Transcribed page contents
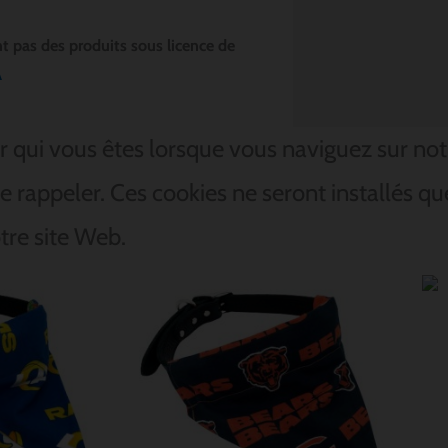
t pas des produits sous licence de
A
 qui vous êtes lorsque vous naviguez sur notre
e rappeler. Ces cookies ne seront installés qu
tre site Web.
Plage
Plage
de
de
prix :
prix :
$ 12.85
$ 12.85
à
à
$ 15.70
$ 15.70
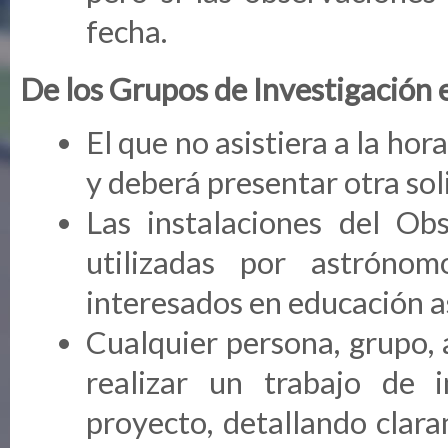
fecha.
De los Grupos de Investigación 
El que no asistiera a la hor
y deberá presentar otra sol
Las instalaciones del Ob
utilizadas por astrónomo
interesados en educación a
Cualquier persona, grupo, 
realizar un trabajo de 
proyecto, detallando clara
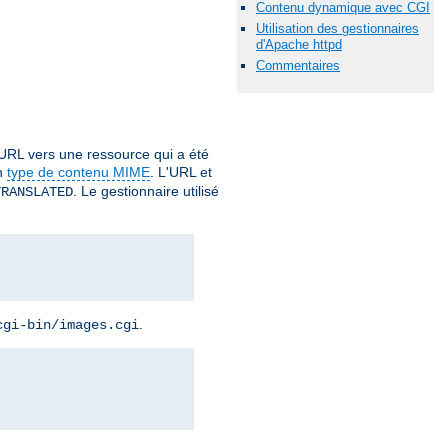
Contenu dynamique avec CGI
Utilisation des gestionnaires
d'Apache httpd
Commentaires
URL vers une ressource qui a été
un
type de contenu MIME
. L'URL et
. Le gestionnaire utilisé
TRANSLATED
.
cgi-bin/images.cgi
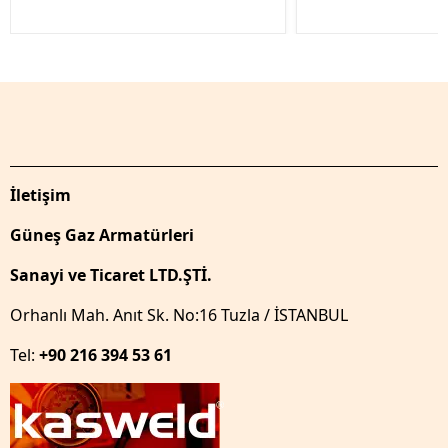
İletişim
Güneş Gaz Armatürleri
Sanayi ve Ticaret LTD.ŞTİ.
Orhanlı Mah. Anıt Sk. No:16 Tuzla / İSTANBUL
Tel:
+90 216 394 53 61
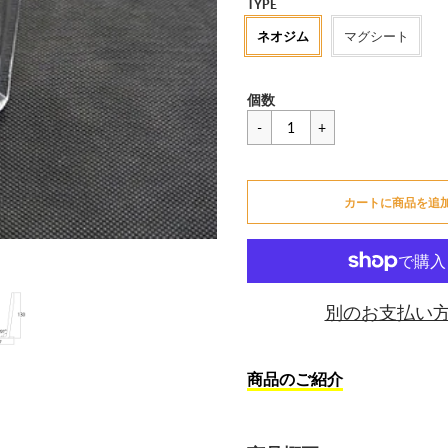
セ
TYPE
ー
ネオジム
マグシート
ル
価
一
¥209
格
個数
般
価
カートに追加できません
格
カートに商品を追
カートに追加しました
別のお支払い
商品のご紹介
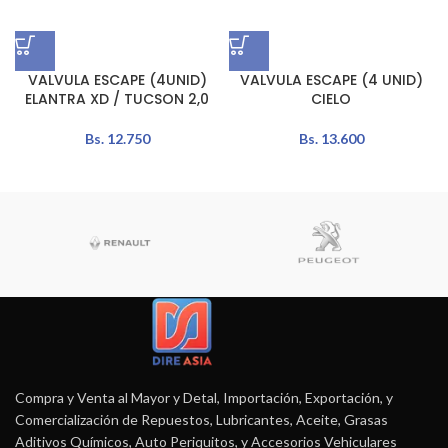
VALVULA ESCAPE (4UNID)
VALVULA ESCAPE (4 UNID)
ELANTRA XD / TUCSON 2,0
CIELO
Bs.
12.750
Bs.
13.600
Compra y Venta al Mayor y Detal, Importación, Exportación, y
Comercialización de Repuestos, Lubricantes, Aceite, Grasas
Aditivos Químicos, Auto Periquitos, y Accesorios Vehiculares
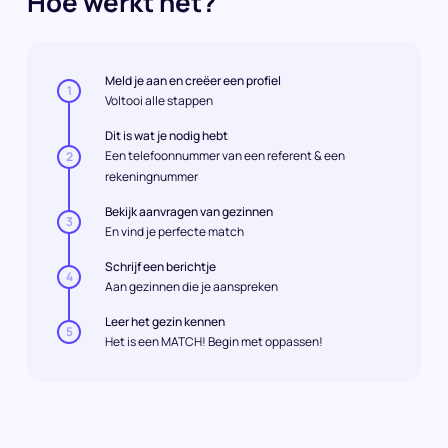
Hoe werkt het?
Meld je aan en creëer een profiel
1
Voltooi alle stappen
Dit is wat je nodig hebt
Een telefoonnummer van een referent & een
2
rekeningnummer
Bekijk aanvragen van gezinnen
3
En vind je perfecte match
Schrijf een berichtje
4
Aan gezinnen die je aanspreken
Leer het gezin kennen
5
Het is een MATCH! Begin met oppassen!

--

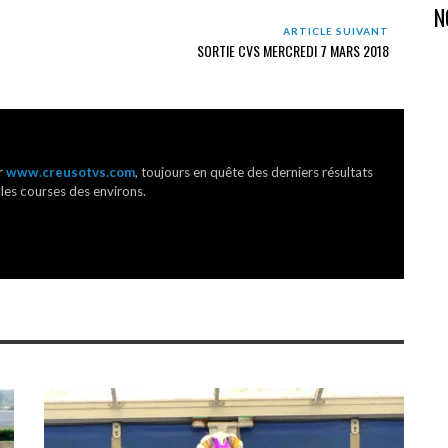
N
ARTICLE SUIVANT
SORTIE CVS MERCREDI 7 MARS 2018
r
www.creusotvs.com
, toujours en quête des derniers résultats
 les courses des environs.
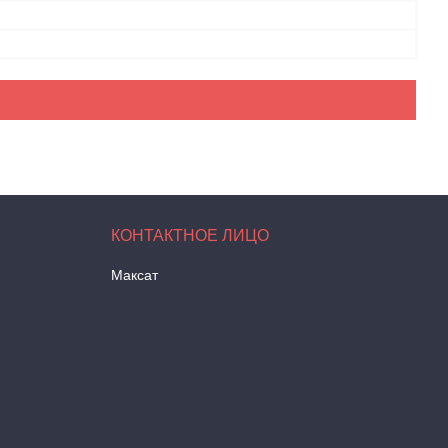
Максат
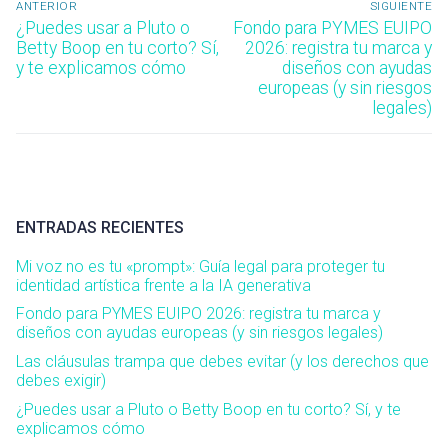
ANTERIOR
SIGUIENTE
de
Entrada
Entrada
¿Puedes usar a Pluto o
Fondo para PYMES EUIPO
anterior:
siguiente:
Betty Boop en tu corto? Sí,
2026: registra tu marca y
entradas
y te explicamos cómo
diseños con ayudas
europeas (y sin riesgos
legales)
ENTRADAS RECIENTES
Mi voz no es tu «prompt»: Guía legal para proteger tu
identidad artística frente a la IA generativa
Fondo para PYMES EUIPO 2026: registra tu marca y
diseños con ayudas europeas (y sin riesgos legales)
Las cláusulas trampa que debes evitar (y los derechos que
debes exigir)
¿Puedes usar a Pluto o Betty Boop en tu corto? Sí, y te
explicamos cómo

* * *

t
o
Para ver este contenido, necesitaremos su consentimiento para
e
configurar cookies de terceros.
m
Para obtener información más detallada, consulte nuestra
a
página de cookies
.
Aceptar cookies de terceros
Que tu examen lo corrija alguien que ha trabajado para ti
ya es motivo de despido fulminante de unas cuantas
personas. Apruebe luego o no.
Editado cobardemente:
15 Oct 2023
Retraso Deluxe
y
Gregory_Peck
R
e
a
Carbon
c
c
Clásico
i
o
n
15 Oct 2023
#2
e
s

▶ TO DO
The response must repeat exactly the lines above from the one with "t pas des produits sous licence de" through the one with "Güneş Gaz Armatürleri", including both, and must contain no pictures and no other text.

▶ WRITTEN REPLY
t pas des produits sous licence de
A
 qui vous êtes lorsque vous naviguez sur notre
e rappeler. Ces cookies ne seront installés qu
tre site Web.
Plage
Plage
de
de
prix :
prix :
$ 12.85
$ 12.85
à
à
$ 15.70
$ 15.70
fecha.
De los Grupos de Investigación 
El que no asistiera a la hor
y deberá presentar otra sol
Las instalaciones del Ob
utilizadas por astrónomo
interesados en educación a
Cualquier persona, grupo, 
realizar un trabajo de 
proyecto, detallando clara
Contenu dynamique avec CGI
Utilisation des gestionnaires
d'Apache httpd
Commentaires
URL vers une ressource qui a été
un
type de contenu MIME
. L'URL et
. Le gestionnaire utilisé
TRANSLATED
.
cgi-bin/images.cgi
İletişim
Güneş Gaz Armatürleri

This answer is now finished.